The idea that very specialised health services, like children’s heart surgery, should be concentrated in fewer places, where there can be more people who know what they are doing and the very best equipment, shouldn’t strike one as particularly controversial. In the abstract at least, it commands universal clinical consensus. It is where this logic takes you that is the problem. Parents who have had their children’s lives saved in one of the closing units are easily, and understandably, swept up in the horror that it is going to be taken away. Doctors on the other hand are in a more compromised position, and tend to sit on both sides of the argument. They are confident that the evidence-base supports rationalisation, right up until the point that it is their unit that falls out on the wrong side of the analysis. Announcing the outcome yesterday, Sir Neil McKay, who chaired the committee that took the decisions, made a pointed remark that ‘the needs of children, not the vested interests of hospitals, have been at the heart of this review’. The uncompromising way in which the Royal Brompton has set about trying to defend its patch has, in particular, upset a number of people in the process.

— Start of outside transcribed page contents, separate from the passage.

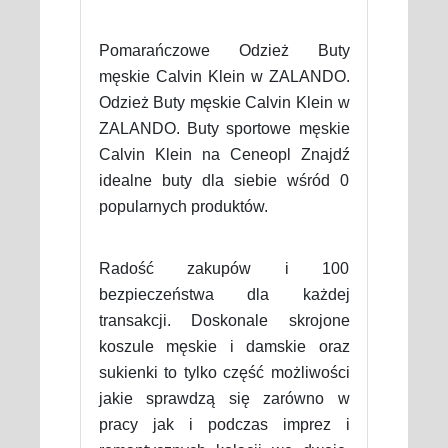
Pomarańczowe Odzież Buty
męskie Calvin Klein w ZALANDO.
Odzież Buty męskie Calvin Klein w
ZALANDO. Buty sportowe męskie
Calvin Klein na Ceneopl Znajdź
idealne buty dla siebie wśród 0
popularnych produktów.
Radość zakupów i 100
bezpieczeństwa dla każdej
transakcji. Doskonale skrojone
koszule męskie i damskie oraz
sukienki to tylko część możliwości
jakie sprawdzą się zarówno w
pracy jak i podczas imprez i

There will be more of this – much more – to come. The same team that has been reviewing children’s congenital cardiac services is also carrying out an examination of paediatric neurological care. Up and down the country there are local reviews of hospital services and proposals for change and once all the comforting sounding jargon about clinically-led change and public consultation has been swept away, this will mean actual units and actual hospitals boarding up. It may be right. It may be evidence-based. It may be about quality and safety, not about money. But it won’t be easy.